Известный российский политолог Леонид Радзиховский в статье «Идея» пишет следующее: «Язык, традиция, стиль, мифология, менталитет — только это и объединяет НАРОД, только это создает народ, это и ЕСТЬ народ. Вне менталитета, традиции, стиля, языка — народа просто не существует. Без государства народ существовать может (украинцы или казахи до 1991 года), без единой территории может (евреи, цыгане), без единой религии может (немцы — католики и лютеране, “американцы” в США). А вот без общего менталитета, языка, стиля, мифа — не может (т. е. люди будут тогда входить в ДРУГИЕ народы). Собственно, государства и “придуманы” для защиты своего менталитета. Если сравнивать нацию с книгой, то важны не физические листы бумаги (люди с их телами), а СОДЕРЖАНИЕ книги. Вот это содержание и есть НАЦИОНАЛЬНАЯ ИДЕЯ».
Соображения очевидные, с ними трудно поспорить. Но история данного вопроса в России на редкость сложна, противоречива и запутанна. Попробуем пунктиром наметить основные вехи. Попробуем раскрыть, хотя бы вкратце, содержание этой удивительной книги.
Замечу сразу, что предпочитаю формулировку «российская», а не «русская» национальная идея. Причина — многонациональность российского государства. В этом контексте национальная идея совпадает с государственной. Иначе мы делаем неизбежный шаг к выяснению, кто русский, а кто нет, к отделению одних от других, к бесплодным и бессмысленным разговорам о чистоте нации... Лет сто назад эти темы еще могли быть новыми и актуальными, но не сегодня. Поэтому идея — российская.
Итак, началось всё, конечно, давно — надо полагать, еще века с девятого, когда на княжение были призваны варяги. Самая первая национальная идея была сформулирована крайне просто и доходчиво — чтоб был порядок. Ибо земля русская, как известно, вельми обильна, но порядку-то в ней и нет.
Хотя на полноценную национальную идею это пока не тянуло: трансцендентности явно не хватало, какой-то возвышенности, что ли, духовности.
Принятие христианства сыграло в этих поисках решающую роль. Через некоторое время вызрела, выкристаллизовалась и в течение ХV-ХVII вв. оформилась теория «Москва — новый Иерусалим» / «Москва — третий Рим». Ее значение огромно.
Во-первых, она конкретизировала несколько абстрактные представления о вселенской, внеисторической миссии русского народа. То есть оформила мессианское сознание наследников Византийской империи; Россия стала считать себя последним истинным оплотом христианской веры, а именно — православия.

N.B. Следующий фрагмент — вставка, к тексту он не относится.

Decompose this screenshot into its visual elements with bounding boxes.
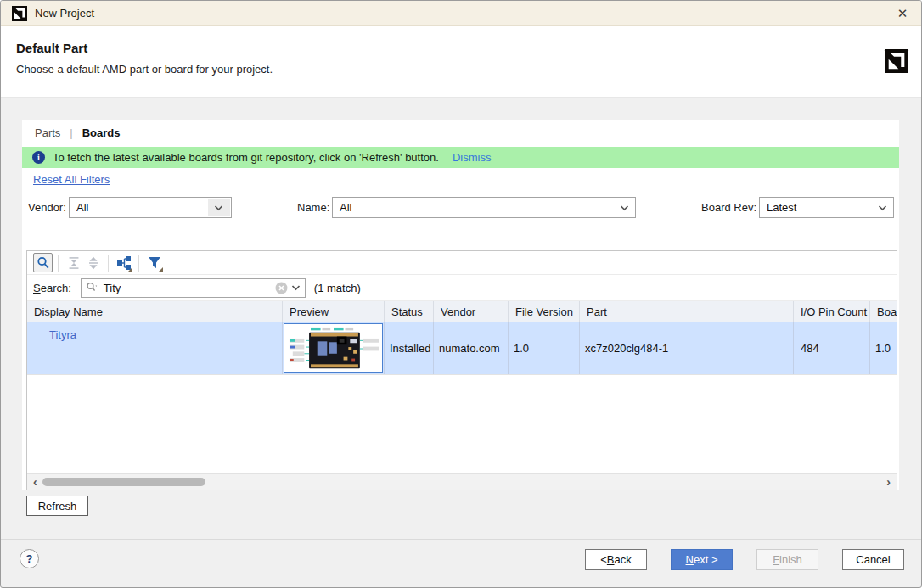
tab-divider [22, 143, 899, 143]
cell-io-pin-count: 484 [794, 322, 870, 374]
finish-button[interactable]: Finish [756, 549, 818, 570]
tab-boards[interactable]: Boards [82, 126, 121, 139]
column-header-part[interactable]: Part [580, 301, 794, 322]
dismiss-link[interactable]: Dismiss [453, 151, 492, 164]
column-header-io-pin-count[interactable]: I/O Pin Count [794, 301, 870, 322]
filter-row: Vendor: All Name: All Board Rev: Latest [22, 197, 899, 218]
scroll-right-icon[interactable]: › [886, 474, 891, 490]
tab-separator: | [70, 126, 72, 139]
table-header-row: Display Name Preview Status Vendor File … [27, 301, 897, 322]
page-subtitle: Choose a default AMD part or board for y… [16, 63, 273, 76]
column-header-display-name[interactable]: Display Name [27, 301, 283, 322]
column-header-vendor[interactable]: Vendor [434, 301, 509, 322]
toolbar-divider [138, 255, 139, 272]
window-title: New Project [35, 7, 94, 20]
vendor-label: Vendor: [28, 197, 66, 218]
content-panel: Parts | Boards i To fetch the latest ava… [22, 120, 899, 490]
banner-text: To fetch the latest available boards fro… [53, 151, 439, 164]
tab-parts[interactable]: Parts [35, 126, 60, 139]
back-button[interactable]: < Back [585, 549, 647, 570]
column-header-preview[interactable]: Preview [283, 301, 385, 322]
new-project-dialog: New Project ✕ Default Part Choose a defa… [0, 0, 922, 588]
cancel-button[interactable]: Cancel [842, 549, 904, 570]
search-glass-icon [86, 282, 99, 294]
cell-vendor: numato.com [434, 322, 509, 374]
vendor-select[interactable]: All [69, 197, 232, 218]
search-value: Tity [104, 282, 275, 294]
clear-search-icon[interactable] [275, 282, 288, 294]
board-rev-select[interactable]: Latest [759, 197, 894, 218]
page-title: Default Part [16, 41, 87, 55]
cell-part: xc7z020clg484-1 [580, 322, 794, 374]
search-history-chevron-icon[interactable] [291, 285, 301, 291]
amd-logo-icon [12, 6, 27, 21]
next-button[interactable]: Next > [671, 549, 733, 570]
collapse-all-icon[interactable] [64, 253, 83, 272]
help-button[interactable]: ? [20, 549, 39, 568]
titlebar: New Project ✕ [1, 1, 921, 26]
board-rev-value: Latest [767, 201, 796, 214]
board-rev-label: Board Rev: [701, 197, 756, 218]
table-empty-area [27, 375, 897, 473]
scroll-left-icon[interactable]: ‹ [33, 474, 37, 490]
vendor-value: All [76, 201, 88, 214]
preview-cell-frame [284, 323, 383, 373]
cell-display-name[interactable]: Tityra [27, 322, 283, 374]
refresh-button[interactable]: Refresh [26, 496, 88, 516]
expand-all-icon[interactable] [83, 253, 103, 272]
close-icon[interactable]: ✕ [893, 4, 912, 23]
toolbar-divider [58, 255, 59, 272]
chevron-down-icon [214, 205, 223, 211]
search-input[interactable]: Tity [81, 278, 306, 298]
info-banner: i To fetch the latest available boards f… [22, 147, 899, 168]
cell-preview[interactable] [283, 322, 385, 374]
group-by-icon[interactable] [114, 253, 133, 272]
column-header-board[interactable]: Boa [870, 301, 897, 322]
info-icon: i [32, 151, 45, 164]
footer-divider [1, 539, 921, 540]
search-icon[interactable] [33, 253, 53, 272]
chevron-down-icon [878, 205, 887, 211]
name-label: Name: [297, 197, 329, 218]
cell-status: Installed [385, 322, 434, 374]
list-toolbar [27, 251, 897, 275]
column-header-status[interactable]: Status [385, 301, 434, 322]
chevron-down-icon [620, 205, 629, 211]
column-header-file-version[interactable]: File Version [509, 301, 580, 322]
board-preview-image [286, 326, 381, 372]
match-count: (1 match) [314, 282, 361, 294]
amd-logo [884, 49, 909, 73]
board-list-container: Search: Tity (1 match) Display Name Prev… [26, 250, 897, 490]
tab-bar: Parts | Boards [35, 123, 121, 142]
cell-board: 1.0 [870, 322, 897, 374]
table-row[interactable]: Tityra [27, 322, 897, 375]
search-row: Search: Tity (1 match) [27, 275, 897, 301]
cell-file-version: 1.0 [509, 322, 580, 374]
toolbar-divider [108, 255, 109, 272]
name-select[interactable]: All [332, 197, 636, 218]
wizard-header: Default Part Choose a default AMD part o… [1, 26, 921, 98]
horizontal-scrollbar[interactable]: ‹ › [27, 473, 897, 490]
name-value: All [340, 201, 351, 214]
search-label: Search: [33, 282, 71, 294]
reset-all-filters-link[interactable]: Reset All Filters [33, 173, 110, 186]
scrollbar-thumb[interactable] [42, 478, 205, 486]
filter-icon[interactable] [144, 253, 164, 272]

Во-вторых, раз мы одни такие замечательные, уникальные и правильные, все остальные вокруг становятся или актуальными, или потенциальными врагами. Все только и жаждут, тайно или явно, разрушить нашу веру и поработить. Понятия «русский» и «православный» зачастую воспринимались как синонимы. Войны с Польшей, с рыцарскими орденами воспринимались как противостояние католицизму; войны с Крымским, Казанским ханством, с Турцией тоже имели религиозный оттенок.
В-третьих, необходимость сохранения истинной веры обусловила стремление к изоляции. Оградить православное государство от чуждых влияний, не пущать и не допускать ничего, что не соответствует канонам. Вспомним, с каким трудом шла европеизация России при Петре I.
В-четвертых, теория «Москва — третий Рим» выразила стремление к возвышению Московского княжества над своими соседями-конкурентами, стремление к преодолению феодальной раздробленности Руси и к ее дальнейшей централизации. Имперские притязания и территориальная экспансия московских правителей стали более обоснованны: нести свет православия непросвещенным народам. Византийская концепция «симфонии царства и священства» (неразделимость, союз светской и церковной власти) воплощалась в полный рост.